Incorporating innovation and continuous improvement to make optimal use of all resources to improve outcomes and impact.
Giving preference to evidence-based programs and practices, while leaving room for promising innovative approaches.
Designing with the help of health care professionals, alternate pain management methods
Implementing a multi-year public awareness program.
Gov.
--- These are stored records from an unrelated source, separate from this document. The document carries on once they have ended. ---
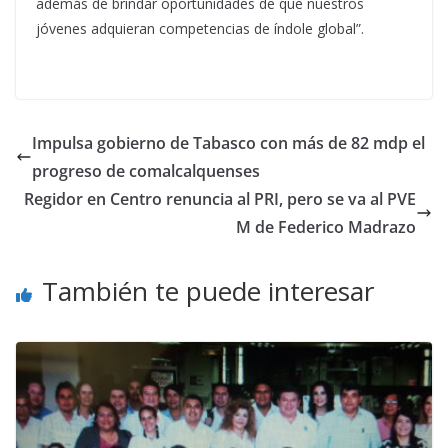
además de brindar oportunidades de que nuestros
jóvenes adquieran competencias de índole global”.
Impulsa gobierno de Tabasco con más de 82 mdp el
progreso de comalcalquenses
Regidor en Centro renuncia al PRI, pero se va al PVE
M de Federico Madrazo
También te puede interesar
Eric Holcomb's strategy for ending Indiana's drug epidemic is a multi-faceted approach focused on supporting and improving prevention, treatment, enforcement, and community aid.
Indiana's Commission to Combat Drug Abuse had a meeting detailing Holcomb's plan to deal with Indiana's opiate crisis Thursday.
"This framework and action plan reflect months of partnership with diverse stakeholders and research on Indiana's drug crisis," Jim McClelland, executive director of Drug Treatment, Prevention and Enforcement said. "While much work remains, this plan is a critical first step in meeting governor Holcomb's charge to attack our drug epidemic and its devastating effects on Hoosier lives."
McClelland was joined at the meeting by 17 members of the Commission to Combat Drug Abuse.
Reports were given by stakeholders focusing on the funding and distribution of Naloxone, or Narcan, a life-saving opiate reversal drug, and community advocate Justin Phillips was honored for her work combating the epidemic that killed her son Aaron.
Health department officials are working towards plans that would create a flat rate for Naloxone purchases across the state and would allow health providers to be reimbursed for Naloxone costs.
Also discussed was what Indiana is planning on using its federal CURES grant money for.
"Half a million will be going toward anti-stigma efforts," said Kevin Moore, director of mental health and addiction for the Indiana family and social services administration. "It's called the humanizing campaign. We want to put a face to this so the stigma goes down state wide. We're not talking about addicts, we're talking about people, our neighbors."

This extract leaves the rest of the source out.